The slaughter of the Armenians on 24 April 1915 is viewed as the first massacre of the 20th century.
Mr Clooney awarded the first Aurora Prize for Awakening Humanity, which recognises an individual’s work to advance humanitarian causes, to Marguerite Barankitse of Maison Shalom and REMA Hospital in Burundi, who took in orphans amid civil war and genocide.
Before he handed over the award, he told the audience that Hitler reportedly said: “’Who remembers Armenia?’ The whole world.”
“By recognizing Marguerite Barankitse's courage, commitment and sacrifice, I am hopeful that she can also inspire each one of us to think about what we can do to stand up on behalf of those whose rights are abused and are in most need of our solidarity or support,” he said.
“We honour the million and a half lives that were lost 101 years ago.
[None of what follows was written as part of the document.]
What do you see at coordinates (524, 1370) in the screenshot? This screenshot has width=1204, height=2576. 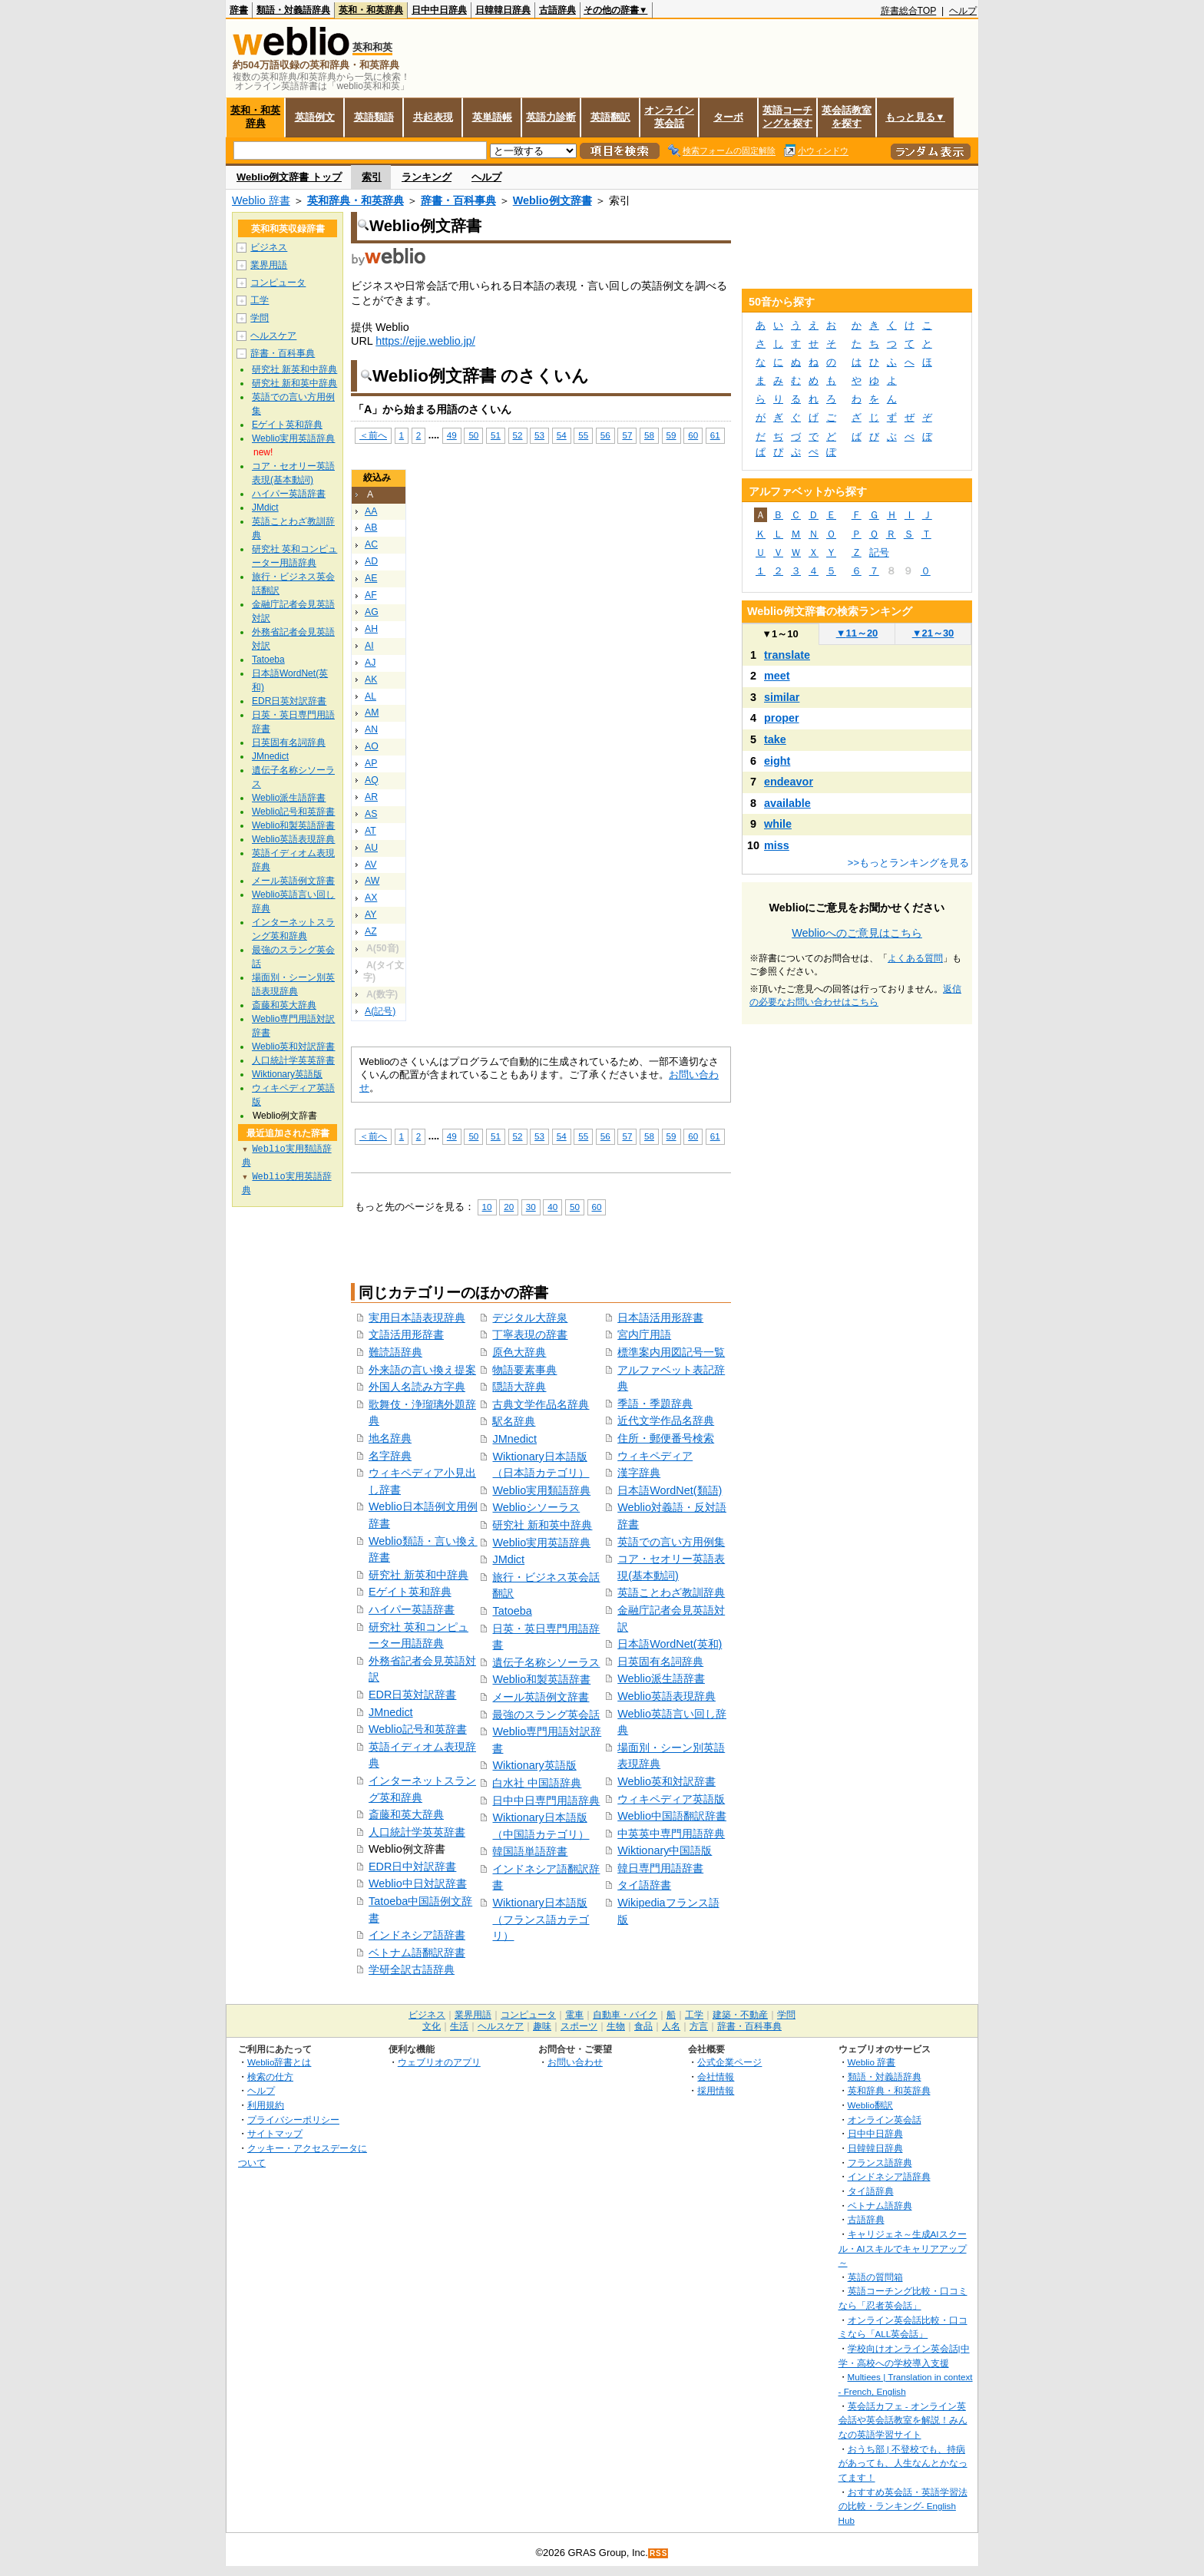 I see `物語要素事典` at bounding box center [524, 1370].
And we honour those lives by calling their tragedy by its true name. Genocide. The Armenian Genocide.”
Ms Barankitse received a $100,000 grant and she can nominate organisations to receive the $1 million.
The actor attended a service at a hilltop memorial in the capital, Yerevan, alongside Armenian leaders and international officials.
Turkey still denies that the deaths constitute genocide and has claimed that the death toll was inflated. Turkey has said that 300,000 to 500,000 Armenians were killed and that at least as many Turks died in the civil war.
The US does not admit the killings were genocide – president Obama referred to the murders as the “first mass atrocity” of the 20th century and a tragedy that should not be repeated.
Turkey’s president Recep Tayyip Erdogan said in a statement that he welcomed the commemoration “to share the grief endured by the Ottoman Armenians, as well as to honour their memories.”
He then criticized efforts “to politicize history through a bitter rhetoric of hate and enmity and strive to alienate the two neighbouring nations.”
Canada and many other countries take the opposite stance.
Fighting earlier in April between Armenian and Azerbaijani forces in Karabakh killed 100 people and has been labelled the worst conflict since the violence in 1994.